Bottom line, I think (but can’t prove) that the whole edifice from union to company to government is as crooked as hell, and they’ve been scamming the life out of us since WWII.
I say let the whole rotten structure collapse. Good chance to stomp on the friggin’ giant, cockroaches that scurry out of the wreckage.
Here endeth the cranky rant.
Gee Phanton, tell us how you really feel.
I know I’ve been around for a heck of a long time but I seem to remember several “bailouts” of the auto industry already. They seem to be sandwiched between years that there are union contract negotiations and strikes.
As I said before they have to go down in flames before re-inventing themselves as the new phoenix.
For me, the bottom line is that any money for a bailout can only come from the taxes paid by those sectors of the economy which are productive and profitable enough to grow in their own right. Choking those sectors by creaming off their profits to feed the sinking hulks of the North American auto industry is a formula for deepening the existing economic woes.
As pointed out above, investors would ask tough questions like “Why should I lend you this money and how will you use it to remodel the business and restore it to profitability?” Unfortunately, I’m not confident that governments, motivated by the political bottom line in the short term political quarter rather than the financial, will ask those tough questions. More than likely my taxes will simply be flushed into the hole of companies which will continue to make vehicles at a higher real cost than that for which they can be sold, due to whatever combination of union labour or corporate governance under which they labour.
Can’t, Texas. Kate has her rudeness filter engaged, so the primal scream and the swearing kinda loses in the transmission phase.
After I wrote this the giant Fools on the Hill down in Warshingtoon threw together some deal and the market spiked. Then it became apparent that they were a bunch of DemocRats trying to save face and there wasn’t a chance in Hell it would pass, and the market has taken another dump. The Dow Jones just closed at 7565 kids, but it bounced off 7505 a couple minutes ago. Tomorrow we could easily see 7400’s, no sweat. Guys on TV are starting to talk 6000’s.

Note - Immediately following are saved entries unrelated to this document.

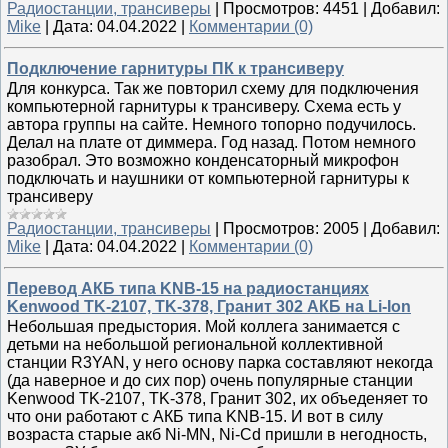
Радиостанции, трансиверы
|
Просмотров:
4451
|
Добавил:
Mike
|
Дата:
04.04.2022
|
Комментарии (0)
Подключение гарнитуры ПК к трансиверу
Для конкурса. Так же повторил схему для подключения
компьютерной гарнитуры к трансиверу. Схема есть у
автора группы на сайте. Немного топорно подучилось.
Делал на плате от диммера. Год назад. Потом немного
разобрал. Это возможно конденсаторный микрофон
подключать и наушники от компьютерной гарнитуры к
трансиверу
Радиостанции, трансиверы
|
Просмотров:
2005
|
Добавил:
Mike
|
Дата:
04.04.2022
|
Комментарии (0)
Перевод АКБ типа KNB-15 на радиостанциях
Kenwood TK-2107, TK-378, Гранит 302 АКБ на Li-Ion
Небольшая предыстория. Мой коллега занимается с
детьми на небольшой региональной коллективной
станции R3YAN, у него основу парка составляют некогда
(да наверное и до сих пор) очень популярные станции
Kenwood TK-2107, TK-378, Гранит 302, их объеденяет то
что они работают с АКБ типа KNB-15. И вот в силу
возраста старые акб Ni-MN, Ni-Cd пришли в негодность,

Anyone else too afraid to look at their RRSPs and investments? I know deep down that the markets will settle down and work the way they should but right now its like catching a ride with a drunk; all over the place but you dare not jump off until things slow down. What is the biggest danger, jumping or staying for the ride. Neither option enthuses me.
The unions expect the clerk at the 7/11 to give up part of his pay cheque to subsidize the union guy who makes five times as much.
Freeloading, Conservative voting, small dead farmers expect every taxpayer to give up part of their paycheck to subsidize THEIR lifestyle…as long as wind blow, grass grow and sun shine…..what’s good for the goose is good for the gander, right, small dead minded???